Directions:
The lines to copy are those in the records below that hold the word "network".

[Stored dataset items]
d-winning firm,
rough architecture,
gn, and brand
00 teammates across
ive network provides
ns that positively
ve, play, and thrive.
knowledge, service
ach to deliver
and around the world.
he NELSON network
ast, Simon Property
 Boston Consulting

Solution:
ive network provides
he NELSON network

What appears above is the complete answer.